Sarah Glokkmann arrived at the edge of the stage first, modeling sandy brown Lego-lady hair, thick orange make-up that probably looked great on TV, and an ill-fitting coral sports jacket over a matching skirt. Arnold Swydecker shambled behind her looking like he’d been trotted out of a fifth grade band room where he’d been boring kids since the late seventies, all gray comb-over and hunched back from peering too closely at the sheet music for “Another One Bites the Dust.” Both had the makings of a career drinker, as far as I could tell.
They waved at the live audience and the cameras before claiming their seats. Glokkmann spoke first. She couldn’t be older than her mid-forties despite the dowdy clothes. She was poised, I’d give her that, though if I wasn’t mistaken, she had a slight tremor in her left hand. “Thank you for coming, Battle Lake!” She fist-pumped the air, effectively hiding the wobble. Her cadre on stage l
eft hooted, drawing the attention of the cameras. On the news, it’d look like there was a whole cheering section.
“I’ve served you faithfully for six years, and I’m willing to continue my work for as long as you’ll have me. Now, my opponent over here will tell you that I haven’t done enough, but I’d like to remind him of the thirteen bills I’ve been involved with since elected to office.”
Someone behind me snorted loudly. I snuck a glance and noted that it was the reporter who’d first mentioned a drinking problem. Drat. I shouldn’t have been so desperate with him.
The snort, however, did not break Glokkmann’s stride. She smiled winningly at the audience, revealing two dimples as deep as oil wells. Her hands were clasped tightly in front of her. “What is important to me is what’s important to you. Increased money in your wallets. Healthier communities. Stronger families. More jobs.”

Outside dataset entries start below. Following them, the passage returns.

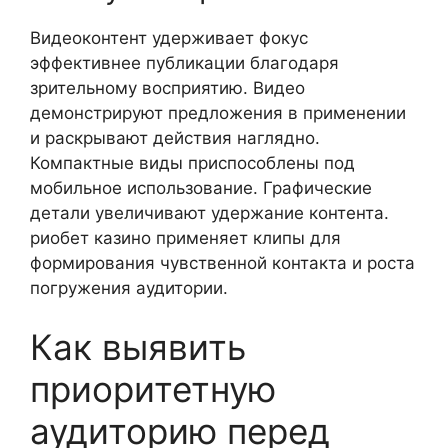
Видеоконтент удерживает фокус
эффективнее публикации благодаря
зрительному восприятию. Видео
демонстрируют предложения в применении
и раскрывают действия наглядно.
Компактные виды приспособлены под
мобильное использование. Графические
детали увеличивают удержание контента.
риобет казино применяет клипы для
формирования чувственной контакта и роста
погружения аудитории.
Как выявить
приоритетную
аудиторию перед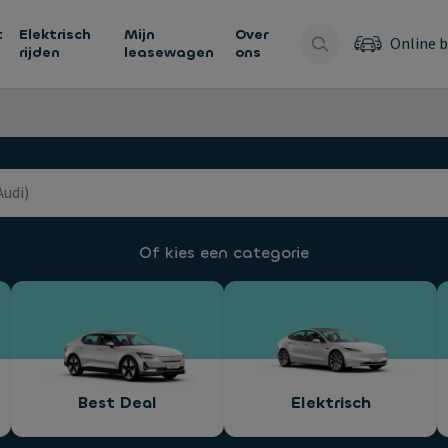
t
Elektrisch
Mijn
Over
Online b
rijden
leasewagen
ons
Of kies een categorie
Best Deal
Elektrisch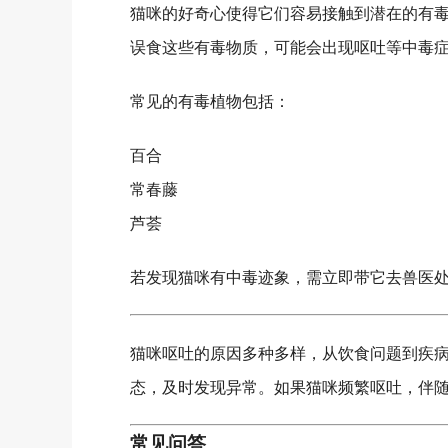
猫咪的好奇心使得它们容易接触到潜在的有
误食这些有毒物质，可能会出现呕吐等中毒
常见的有毒植物包括：
百合
常春藤
芦荟
若发现猫咪有中毒迹象，需立即带它去兽医
猫咪呕吐的原因多种多样，从饮食问题到疾
态，及时发现异常。如果猫咪频繁呕吐，伴
常见问答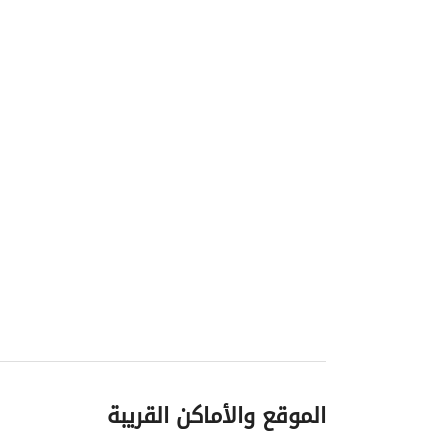
الموقع والأماكن القريبة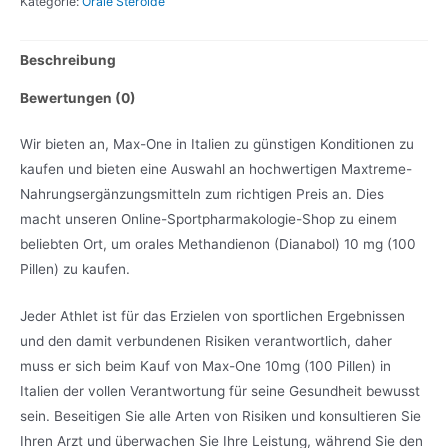
Kategorie:
Orale Steroide
Beschreibung
Bewertungen (0)
Wir bieten an, Max-One in Italien zu günstigen Konditionen zu
kaufen und bieten eine Auswahl an hochwertigen Maxtreme-
Nahrungsergänzungsmitteln zum richtigen Preis an. Dies
macht unseren Online-Sportpharmakologie-Shop zu einem
beliebten Ort, um orales Methandienon (Dianabol) 10 mg (100
Pillen) zu kaufen.
Jeder Athlet ist für das Erzielen von sportlichen Ergebnissen
und den damit verbundenen Risiken verantwortlich, daher
muss er sich beim Kauf von Max-One 10mg (100 Pillen) in
Italien der vollen Verantwortung für seine Gesundheit bewusst
sein. Beseitigen Sie alle Arten von Risiken und konsultieren Sie
Ihren Arzt und überwachen Sie Ihre Leistung, während Sie den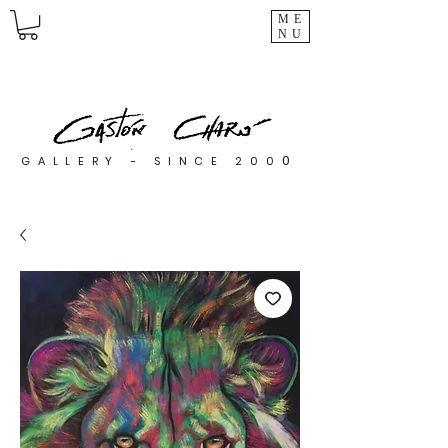
ME
NU
0
GALLERY - SINCE 200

It occurred to me that I should be writing this down, but I didn’t see how she could be any vaguer short of saying, “I like good stuff!” She continued dishing out the pabulum for another ten minutes before tossing a gracious nod to Swydecker, who was as sincere as he was boring. In a mumbling, shuffling voice, he explained how his thirty years in the education system (I knew it!) taught him the value of strong public schools and well-funded libraries, the benefit to communities if families had access to living wages and health benefits, and the importance of preserving the environment for future generations by making unpopular decisions now. He did not have a hooting section, not even a small one. In fact, I wouldn’t have noticed when he stopped talking except he and the Representative took their seats.
The debate followed a pattern after that: Grace would read a question, which didn’t seem fair as we knew whose team she was on. Glokkmann would answer it with a chirpy ball of nothing, and then Swydecker would respond in a specific and stultifying way before being cut off for running over his time limit. The only alteration to this pattern was in who spoke first. I didn’t want to embarrass myself by nodding off and so instead closed one eye and pretended to squish the tiny heads of the people on stage.